A) No dia de Novembro de 2011, foi apresentada, via oral, no DIAP de Coimbra, queixa, cujo conteúdo passamos a transcrever, nas passagens que importa ter em conta:

«(…) Compareceu C... , (…) cabo da GNR (…), a qual desejou apresentar queixa contra D... , jornalista do “ y... ”, e A... , jornalista do jornal “ x... ”, porquanto, quando se encontrava em exercício de funções no Posto da GNR de Vila Nova de Milfontes, (…) foi alvo da instauração de um processo disciplinar interno (…) na Corporação a que pertence, bem como foi constituída arguida no âmbito de um inquérito que correu seus termos na Comarca de Odemira, por suspeita da prática de crime de denegação de justiça.

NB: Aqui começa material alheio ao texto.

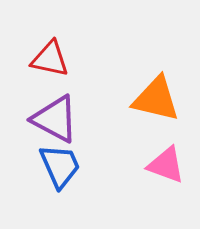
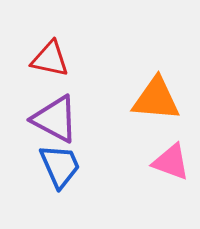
orange triangle: rotated 8 degrees counterclockwise
pink triangle: moved 5 px right, 3 px up
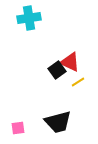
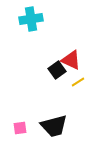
cyan cross: moved 2 px right, 1 px down
red triangle: moved 1 px right, 2 px up
black trapezoid: moved 4 px left, 4 px down
pink square: moved 2 px right
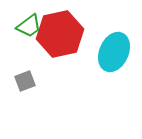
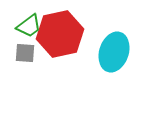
cyan ellipse: rotated 6 degrees counterclockwise
gray square: moved 28 px up; rotated 25 degrees clockwise
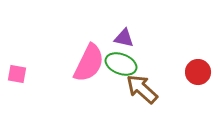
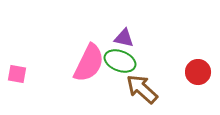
green ellipse: moved 1 px left, 3 px up
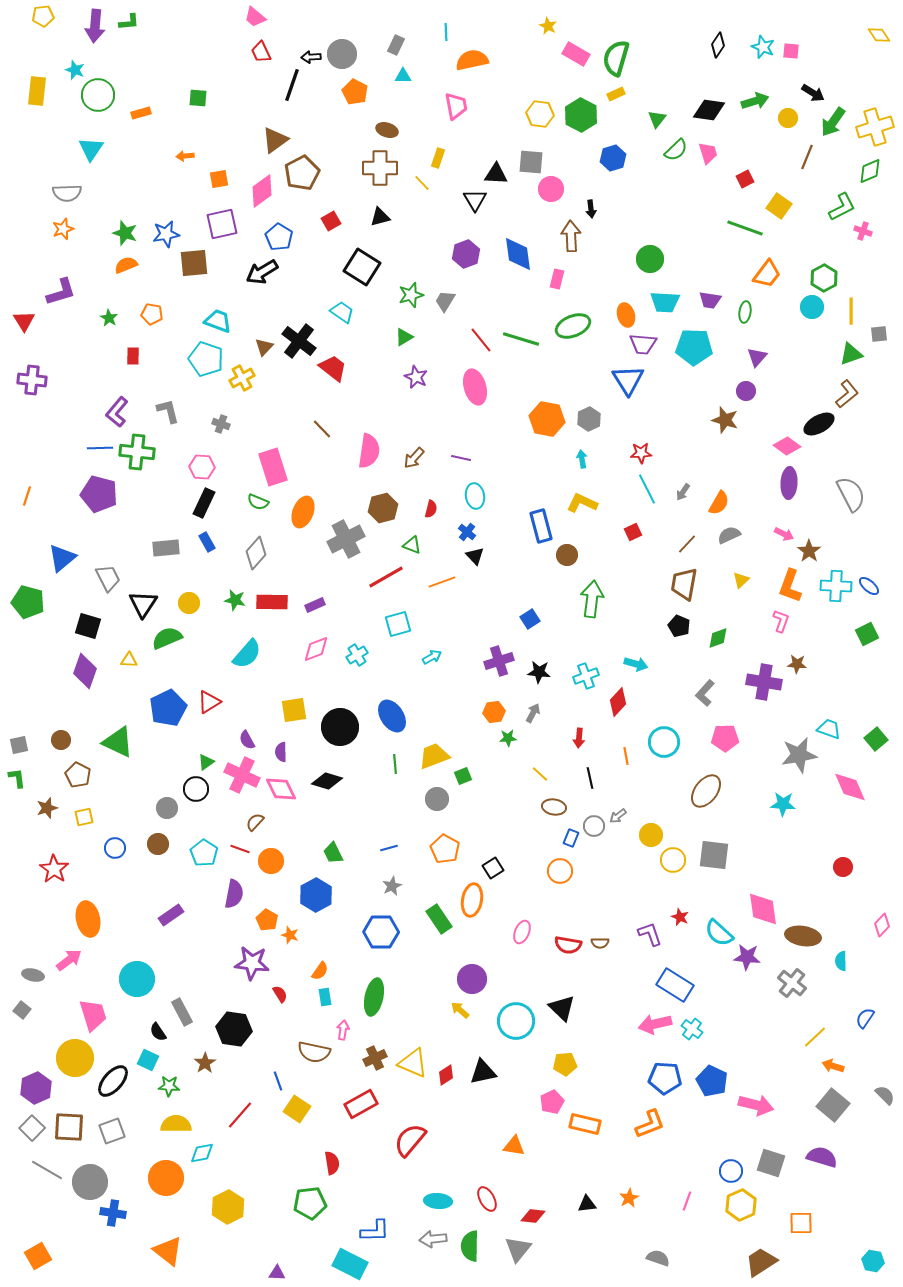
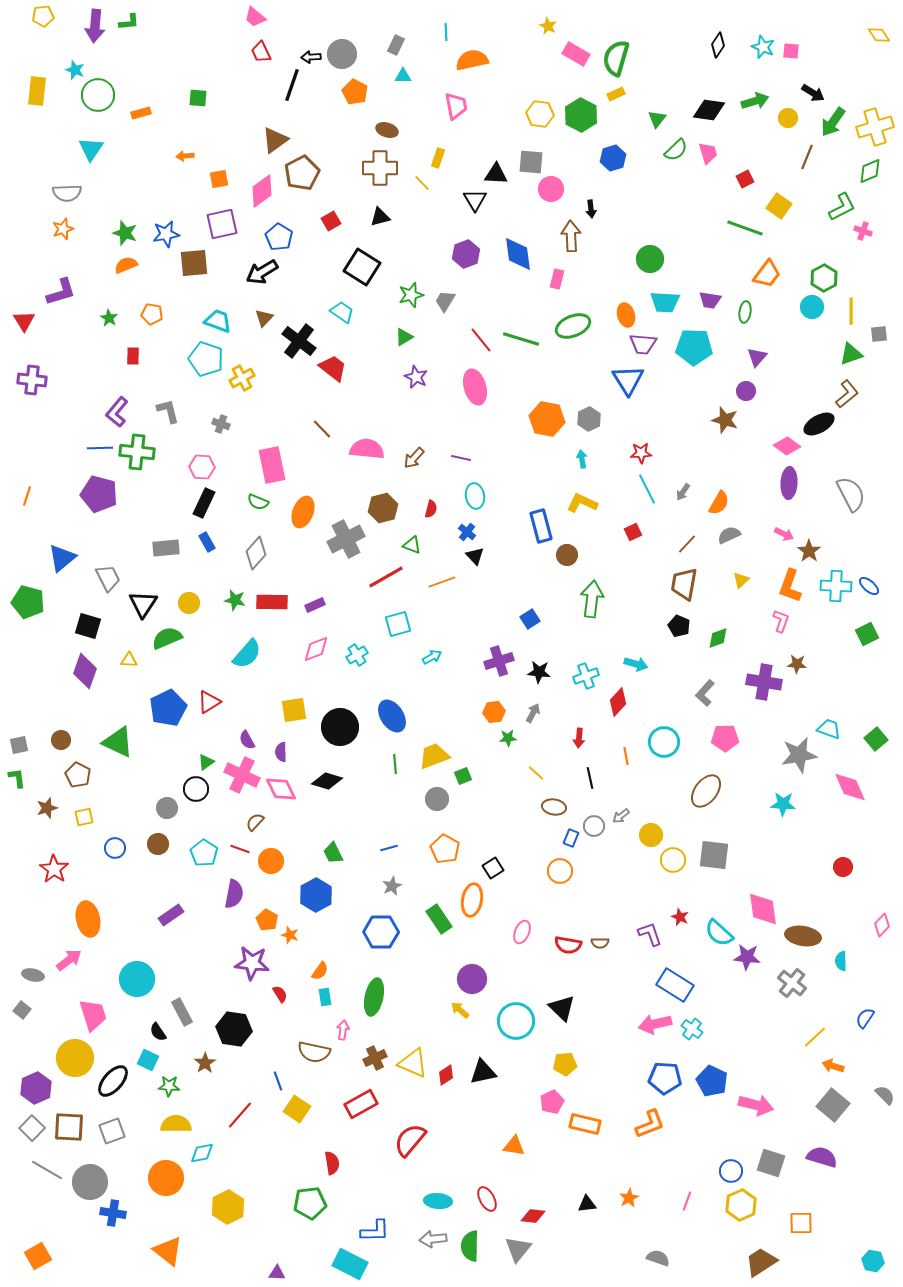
brown triangle at (264, 347): moved 29 px up
pink semicircle at (369, 451): moved 2 px left, 2 px up; rotated 92 degrees counterclockwise
pink rectangle at (273, 467): moved 1 px left, 2 px up; rotated 6 degrees clockwise
yellow line at (540, 774): moved 4 px left, 1 px up
gray arrow at (618, 816): moved 3 px right
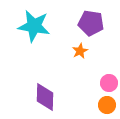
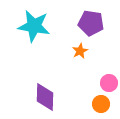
orange circle: moved 6 px left, 1 px up
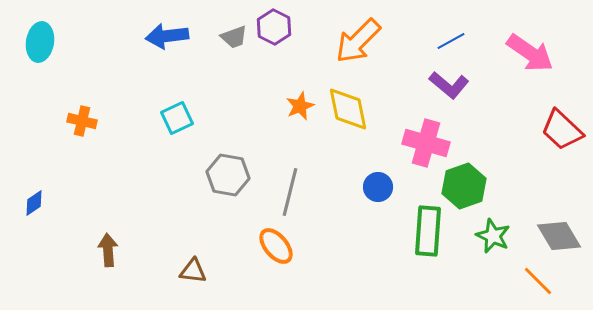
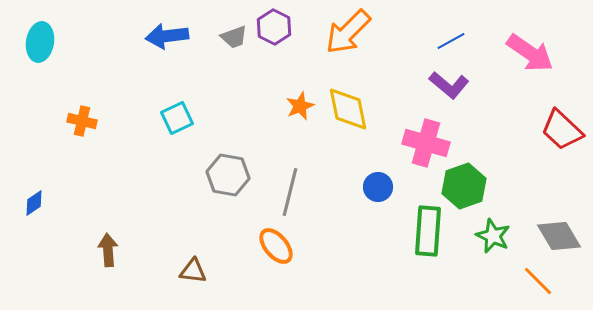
orange arrow: moved 10 px left, 9 px up
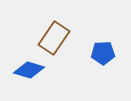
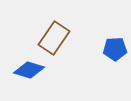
blue pentagon: moved 12 px right, 4 px up
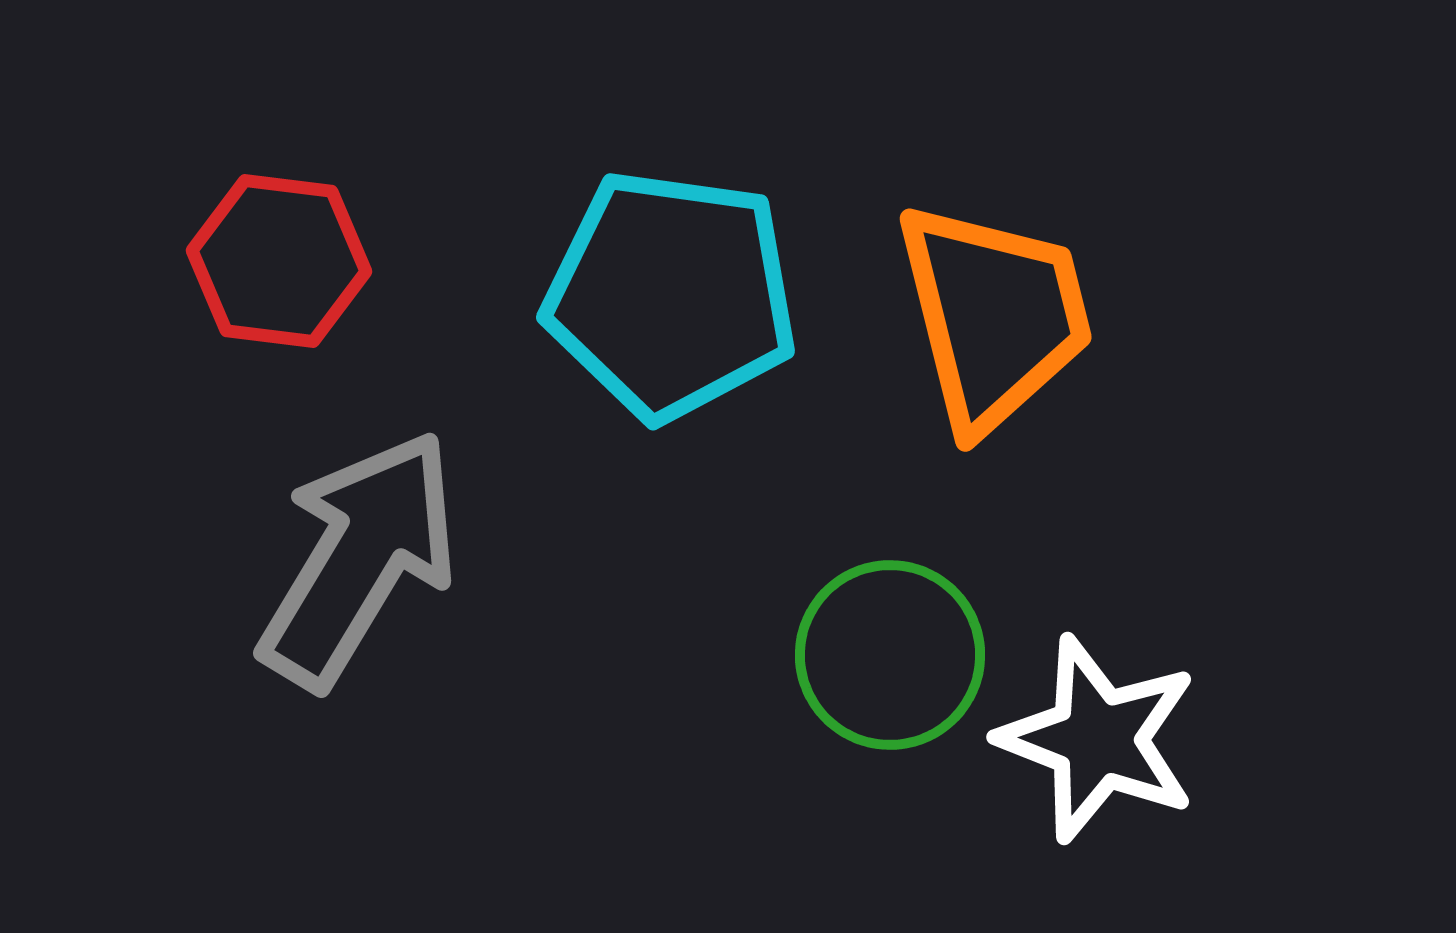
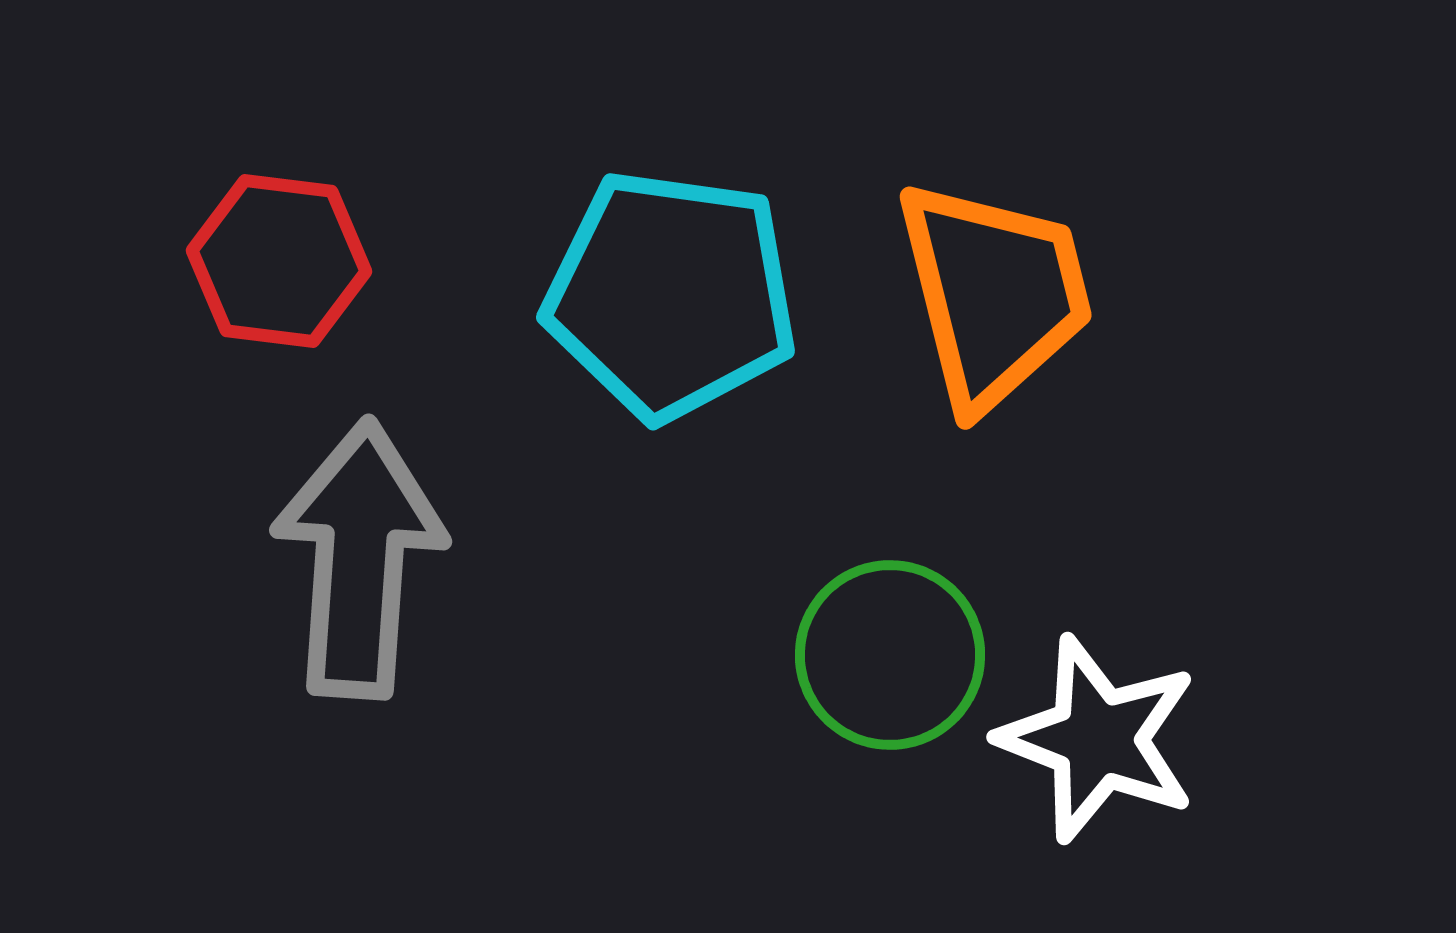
orange trapezoid: moved 22 px up
gray arrow: rotated 27 degrees counterclockwise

Em 30-06-2011, a depoente foi notificada da decisão final de arquivamento do processo disciplinar por não se ter provado que esta tivesse praticado quaisquer dos factos de que era suspeita (…).

Acontece que, em 27-05-2011 e 18-05-2011, respectivamente, os denunciados haviam publicado notícia de que três militares do Posto Territorial da GNR de Vila Nova de Milfontes eram suspeitos de corrupção, por lesados que não se identificaram, referindo-se a “uma Cabo”.

O despacho liminar refere que a depoente era transferia preventivamente, não referindo onde quer que seja que era suspeita de corrupção.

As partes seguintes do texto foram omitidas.